Learning outcomes and competences:
The students will learn basic concepts and results of the theory of orderd sets and lattices including their applications.
Prerequisites:
The knowledge of the subjects General Algebra and Methods of Discrete Mathematics taught within the Bachelor's study programme is expected.
Course contents:
Students will get acquainted with basic concepts and results of the theory of ordered sets and lattices used in many branches of mathematics and in other disciplines, e.g., in informatics.
Teaching methods and criteria:
Regular lectures focused on basic principles and methods of the theory of ordered sets and lattices including examples..
Assesment methods and criteria linked to learning outcomes:
The students will be assessed by means of a written and oral exam at the end of the semester.

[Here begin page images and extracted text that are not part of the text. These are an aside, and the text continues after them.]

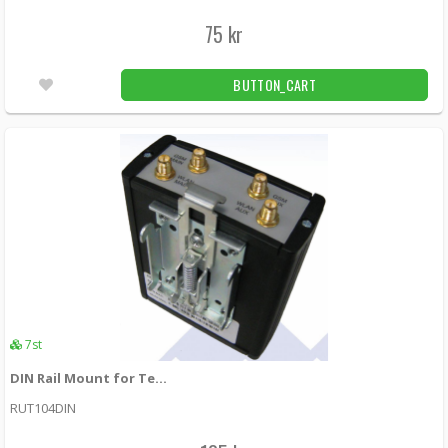
75 kr
BUTTON_CART
7st
DIN Rail Mount for Teltonika RUT104/RUT5xx/RUT9xx
RUT104DIN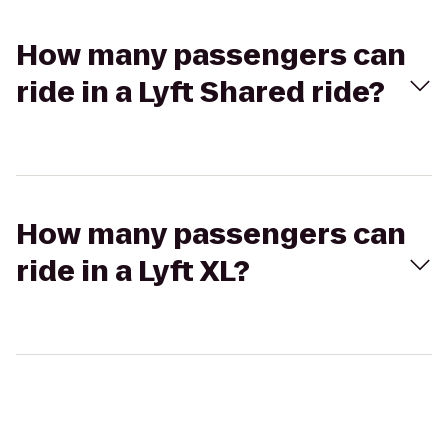
How many passengers can
ride in a Lyft Shared ride?
How many passengers can
ride in a Lyft XL?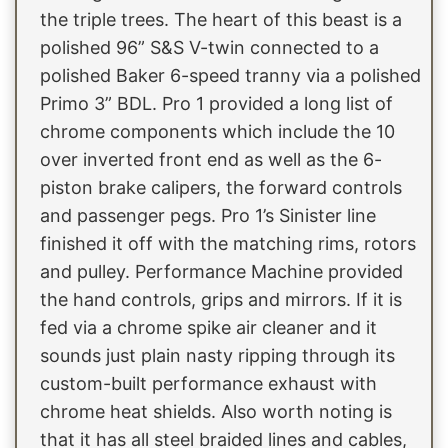
the triple trees. The heart of this beast is a
polished 96” S&S V-twin connected to a
polished Baker 6-speed tranny via a polished
Primo 3” BDL. Pro 1 provided a long list of
chrome components which include the 10
over inverted front end as well as the 6-
piston brake calipers, the forward controls
and passenger pegs. Pro 1’s Sinister line
finished it off with the matching rims, rotors
and pulley. Performance Machine provided
the hand controls, grips and mirrors. If it is
fed via a chrome spike air cleaner and it
sounds just plain nasty ripping through its
custom-built performance exhaust with
chrome heat shields. Also worth noting is
that it has all steel braided lines and cables,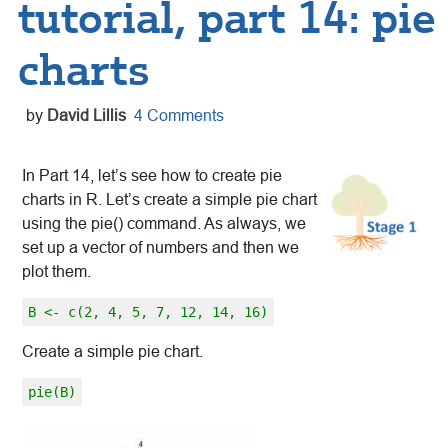
tutorial, part 14: pie
charts
by
David Lillis
4 Comments
In Part 14, let’s see how to create pie
charts in R. Let’s create a simple pie chart
using the pie() command. As always, we
set up a vector of numbers and then we
plot them.
B <- c(2, 4, 5, 7, 12, 14, 16)
Create a simple pie chart.
pie(B)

Controlled participation in lessons:
The presence at lectures is not compulsory, it will therefore not be checked.
Type of course unit:
    Lecture  10 × 2 hrs. optionally                  
Course curriculum:
    Lecture 1. Basic concepts of the theory of ordered sets
2. Axiom of Choice and equivalent theorems
3. Duality and monotonne maps
4. Down-sets and up-sets, ascending and descending chain conditions
5. Well ordered sets and ordinal numbers
6. Cardinal numbers, cardinal and ordinal arithmetic
7. Closure operators on ordered sets
8. Ideals and filters
9. Modular and distributive lattices
10. Boolean lattices
Literature - fundamental:
1. Steve Roman, Lattices and ordered sets, Springer, New York 2008.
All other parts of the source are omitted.